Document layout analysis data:
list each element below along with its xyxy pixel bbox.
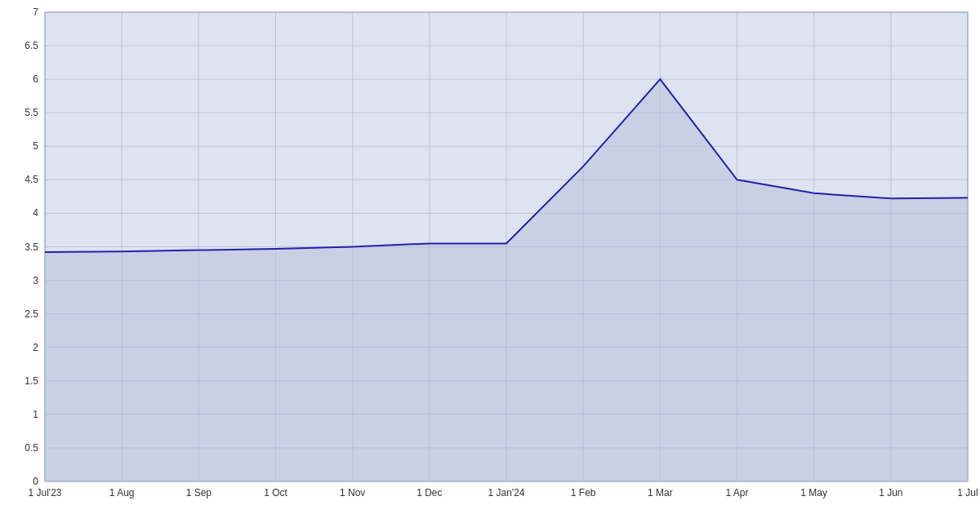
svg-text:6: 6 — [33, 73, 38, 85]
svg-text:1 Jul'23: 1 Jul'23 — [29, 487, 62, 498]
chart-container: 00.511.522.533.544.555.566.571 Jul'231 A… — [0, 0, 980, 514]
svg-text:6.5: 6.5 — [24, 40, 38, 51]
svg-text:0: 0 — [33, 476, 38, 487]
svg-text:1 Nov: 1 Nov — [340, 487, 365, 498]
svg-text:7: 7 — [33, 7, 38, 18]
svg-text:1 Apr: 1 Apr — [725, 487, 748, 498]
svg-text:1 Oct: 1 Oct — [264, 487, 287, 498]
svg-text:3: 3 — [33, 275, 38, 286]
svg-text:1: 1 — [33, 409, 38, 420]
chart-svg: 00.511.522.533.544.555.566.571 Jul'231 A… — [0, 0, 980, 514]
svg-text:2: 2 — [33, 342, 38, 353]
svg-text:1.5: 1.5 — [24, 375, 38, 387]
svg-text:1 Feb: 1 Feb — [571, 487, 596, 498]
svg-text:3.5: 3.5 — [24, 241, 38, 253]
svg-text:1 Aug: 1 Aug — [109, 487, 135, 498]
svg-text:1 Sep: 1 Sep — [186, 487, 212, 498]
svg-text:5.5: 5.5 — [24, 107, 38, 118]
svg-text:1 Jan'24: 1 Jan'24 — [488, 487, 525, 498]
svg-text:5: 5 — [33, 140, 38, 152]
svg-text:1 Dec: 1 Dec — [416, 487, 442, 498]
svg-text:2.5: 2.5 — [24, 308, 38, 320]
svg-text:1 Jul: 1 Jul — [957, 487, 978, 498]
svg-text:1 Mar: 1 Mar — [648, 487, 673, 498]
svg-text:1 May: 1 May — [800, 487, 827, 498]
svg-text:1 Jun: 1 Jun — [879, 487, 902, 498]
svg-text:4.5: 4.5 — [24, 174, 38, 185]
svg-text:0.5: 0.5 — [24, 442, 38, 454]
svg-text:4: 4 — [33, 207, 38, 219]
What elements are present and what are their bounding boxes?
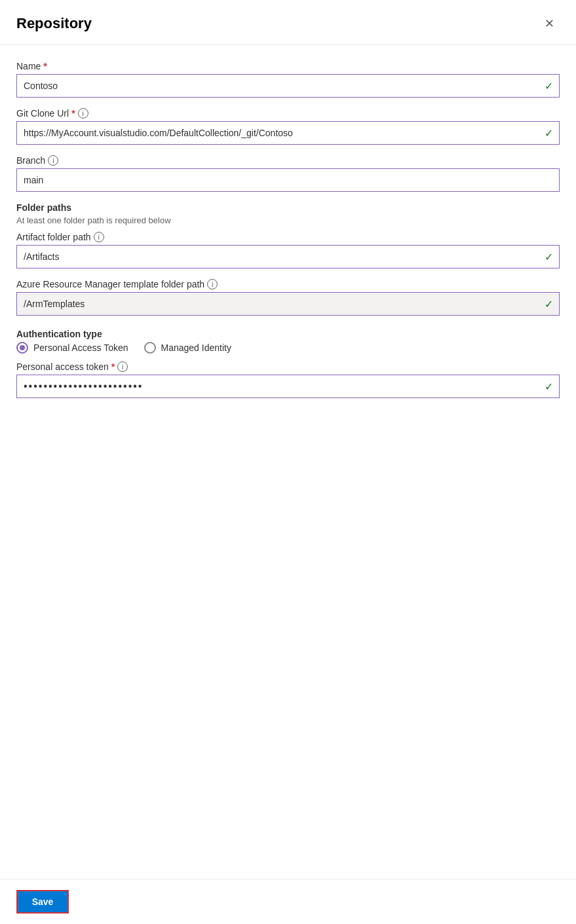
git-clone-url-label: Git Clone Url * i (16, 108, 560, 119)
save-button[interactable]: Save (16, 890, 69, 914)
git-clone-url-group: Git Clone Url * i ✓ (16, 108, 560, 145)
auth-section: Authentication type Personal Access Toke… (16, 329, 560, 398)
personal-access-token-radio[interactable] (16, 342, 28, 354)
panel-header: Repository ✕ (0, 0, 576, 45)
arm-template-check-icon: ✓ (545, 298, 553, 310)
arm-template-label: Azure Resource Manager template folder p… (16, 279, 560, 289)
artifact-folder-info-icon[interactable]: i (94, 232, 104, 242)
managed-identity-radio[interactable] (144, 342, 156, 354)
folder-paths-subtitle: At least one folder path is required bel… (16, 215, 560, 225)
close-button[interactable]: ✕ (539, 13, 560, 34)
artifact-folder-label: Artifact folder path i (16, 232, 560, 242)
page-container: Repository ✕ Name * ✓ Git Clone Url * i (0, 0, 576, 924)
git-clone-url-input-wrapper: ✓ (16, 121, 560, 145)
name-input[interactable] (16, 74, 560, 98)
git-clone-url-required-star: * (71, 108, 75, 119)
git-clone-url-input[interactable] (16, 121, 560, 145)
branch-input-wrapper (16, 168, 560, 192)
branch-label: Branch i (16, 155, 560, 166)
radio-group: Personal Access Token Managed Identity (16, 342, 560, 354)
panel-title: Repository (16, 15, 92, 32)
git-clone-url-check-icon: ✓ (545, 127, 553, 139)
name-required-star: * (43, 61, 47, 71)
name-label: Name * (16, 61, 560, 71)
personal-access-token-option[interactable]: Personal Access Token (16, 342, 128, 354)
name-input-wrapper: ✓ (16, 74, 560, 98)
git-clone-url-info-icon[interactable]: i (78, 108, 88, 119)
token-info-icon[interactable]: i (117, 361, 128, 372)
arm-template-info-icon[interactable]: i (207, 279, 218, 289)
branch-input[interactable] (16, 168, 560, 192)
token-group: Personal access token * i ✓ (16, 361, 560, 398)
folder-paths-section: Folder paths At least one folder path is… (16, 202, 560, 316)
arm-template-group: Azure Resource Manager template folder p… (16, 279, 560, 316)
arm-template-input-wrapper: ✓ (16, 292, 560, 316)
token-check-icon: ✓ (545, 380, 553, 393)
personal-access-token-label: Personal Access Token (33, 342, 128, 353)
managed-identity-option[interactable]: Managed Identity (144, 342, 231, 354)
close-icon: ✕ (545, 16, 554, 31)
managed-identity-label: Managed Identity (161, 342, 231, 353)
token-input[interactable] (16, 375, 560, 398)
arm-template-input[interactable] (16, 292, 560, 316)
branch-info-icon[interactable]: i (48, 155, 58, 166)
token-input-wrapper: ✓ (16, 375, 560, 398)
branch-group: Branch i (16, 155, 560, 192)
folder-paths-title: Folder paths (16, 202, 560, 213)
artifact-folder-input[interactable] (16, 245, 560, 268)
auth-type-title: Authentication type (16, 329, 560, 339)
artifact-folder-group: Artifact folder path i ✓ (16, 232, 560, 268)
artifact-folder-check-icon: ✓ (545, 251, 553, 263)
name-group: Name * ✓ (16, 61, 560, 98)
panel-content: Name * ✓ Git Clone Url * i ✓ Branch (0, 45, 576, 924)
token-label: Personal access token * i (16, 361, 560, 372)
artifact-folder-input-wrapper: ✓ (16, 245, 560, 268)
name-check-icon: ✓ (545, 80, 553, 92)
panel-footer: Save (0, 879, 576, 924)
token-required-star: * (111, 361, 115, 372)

* Exercise prompt
All lines in the entries above that hold the word "paths" need to be copied.

* Response to this exercise
folder-paths-subtitle: At least one folder path is required bel… (16, 215, 560, 225)
folder-paths-section: Folder paths At least one folder path is… (16, 202, 560, 316)
folder-paths-title: Folder paths (16, 202, 560, 213)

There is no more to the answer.